··· RECORD EXTRACTS

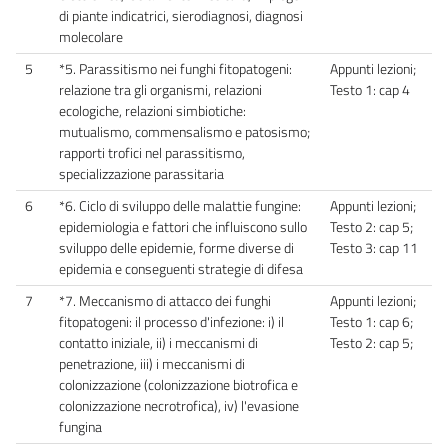
di piante indicatrici, sierodiagnosi, diagnosi
molecolare
5
*5. Parassitismo nei funghi fitopatogeni:
Appunti lezioni;
relazione tra gli organismi, relazioni
Testo 1: cap 4
ecologiche, relazioni simbiotiche:
mutualismo, commensalismo e patosismo;
rapporti trofici nel parassitismo,
specializzazione parassitaria
6
*6. Ciclo di sviluppo delle malattie fungine:
Appunti lezioni;
epidemiologia e fattori che influiscono sullo
Testo 2: cap 5;
sviluppo delle epidemie, forme diverse di
Testo 3: cap 11
epidemia e conseguenti strategie di difesa
7
*7. Meccanismo di attacco dei funghi
Appunti lezioni;
fitopatogeni: il processo d'infezione: i) il
Testo 1: cap 6;
contatto iniziale, ii) i meccanismi di
Testo 2: cap 5;
penetrazione, iii) i meccanismi di
colonizzazione (colonizzazione biotrofica e
colonizzazione necrotrofica), iv) l'evasione
fungina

······

◆ WHAT NEEDS TO BE DONE ◆
The records above should be written out exactly, and the images dropped.

◆ SOLUTION FOR THIS EXERCISE ◆
di piante indicatrici, sierodiagnosi, diagnosi
molecolare
5
*5. Parassitismo nei funghi fitopatogeni:
Appunti lezioni;
relazione tra gli organismi, relazioni
Testo 1: cap 4
ecologiche, relazioni simbiotiche:
mutualismo, commensalismo e patosismo;
rapporti trofici nel parassitismo,
specializzazione parassitaria
6
*6. Ciclo di sviluppo delle malattie fungine:
Appunti lezioni;
epidemiologia e fattori che influiscono sullo
Testo 2: cap 5;
sviluppo delle epidemie, forme diverse di
Testo 3: cap 11
epidemia e conseguenti strategie di difesa
7
*7. Meccanismo di attacco dei funghi
Appunti lezioni;
fitopatogeni: il processo d'infezione: i) il
Testo 1: cap 6;
contatto iniziale, ii) i meccanismi di
Testo 2: cap 5;
penetrazione, iii) i meccanismi di
colonizzazione (colonizzazione biotrofica e
colonizzazione necrotrofica), iv) l'evasione
fungina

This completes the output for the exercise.